Why write a parser anyway?
A few years ago, I ended up writing an XML parser for the .NET platform.
That sounds like a massive waste of time because .NET already has a great set of XML tools,
XDocument. They all have a critical drawback though - they require the XML to be valid.
At the the time, I was working for a translation company, creating tools to enable the translation of languages - receiving tens of thousands of documents every day (zips, MS Office files, HTML, XML, CSV, JSON, .po, resx, basically anything).

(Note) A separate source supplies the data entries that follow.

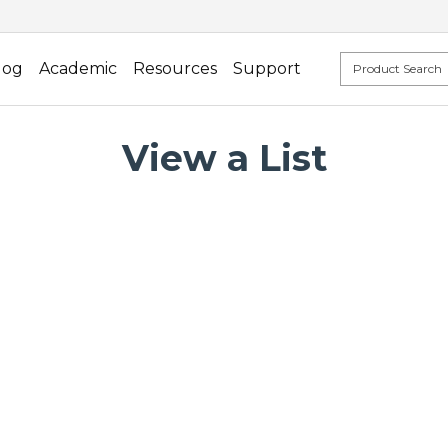
log
Academic
Resources
Support
View a List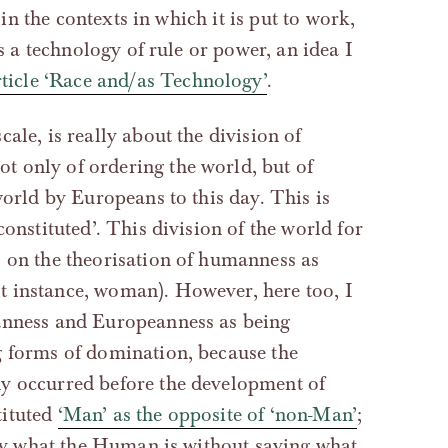
 in the contexts in which it is put to work,
as a technology of rule or power, an idea I
icle ‘Race and/as Technology’
.
cale, is really about the division of
 only of ordering the world, but of
world by Europeans to this day. This is
onstituted’. This division of the world for
s on the theorisation of humanness as
t instance, woman). However, here too, I
manness and Europeanness as being
g forms of domination, because the
dy occurred before the development of
tituted
‘Man’ as the opposite of ‘non-Man’
;
 say what the Human is without saying what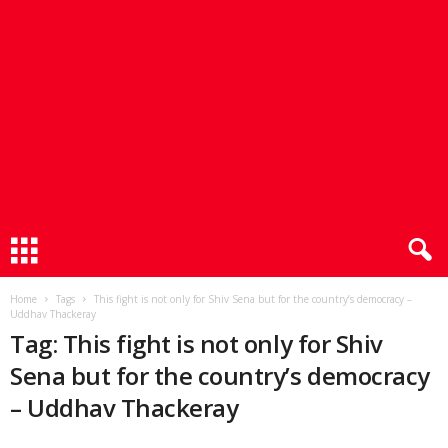
Home
Tags
This fight is not only for Shiv Sena but for the country’s democracy –
Uddhav Thackeray
Tag: This fight is not only for Shiv
Sena but for the country’s democracy
– Uddhav Thackeray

The process started by extracting text and images which needed to be translated from the source format, running through a process, then putting the translated text back into the source format, sometimes with other modifications, like setting whether flows of text should read right-to-left for Arabic and Hebrew text, or changing text encodings where a customer is expecting Shift-JIS encoded Japanese text rather than Unicode.

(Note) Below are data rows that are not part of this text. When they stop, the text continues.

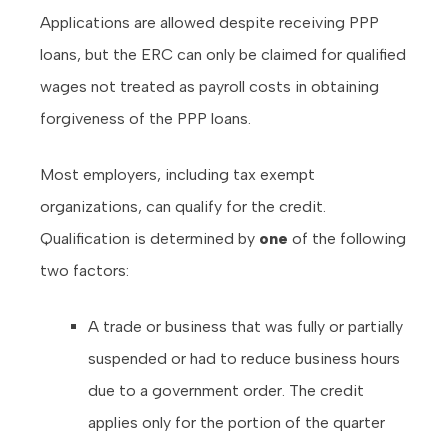
Applications are allowed despite receiving PPP
loans, but the ERC can only be claimed for qualified
wages not treated as payroll costs in obtaining
forgiveness of the PPP loans.
Most employers, including tax exempt
organizations, can qualify for the credit.
Qualification is determined by
one
of the following
two factors:
A trade or business that was fully or partially
suspended or had to reduce business hours
due to a government order. The credit
applies only for the portion of the quarter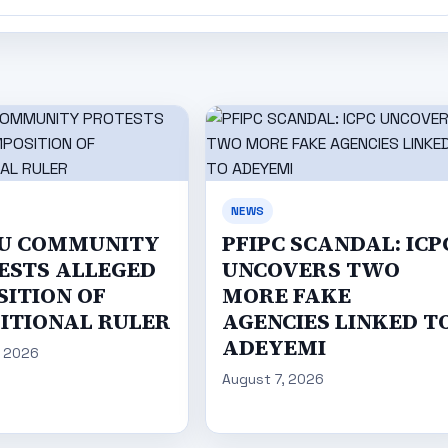
NEWS
U COMMUNITY
PFIPC SCANDAL: ICP
ESTS ALLEGED
UNCOVERS TWO
SITION OF
MORE FAKE
ITIONAL RULER
AGENCIES LINKED T
ADEYEMI
, 2026
August 7, 2026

From this, I learned that real world XML and HTML is XML-like, but it’s missing closing tags, attribute quotes, namespace declarations, has undefined entities in it, contains invalid byte sequences, doesn’t follow whitespace rules, is in a different text encoding than the XML declaration states and doesn’t follow the specification in ways I couldn’t have imagined.
Regardless of the conformance to the specifications, we needed to return translations which were as close as possible to the source document, i.e. when you compared the documents, pretty much only the text should be different since all of those invalid bits turned out to be important.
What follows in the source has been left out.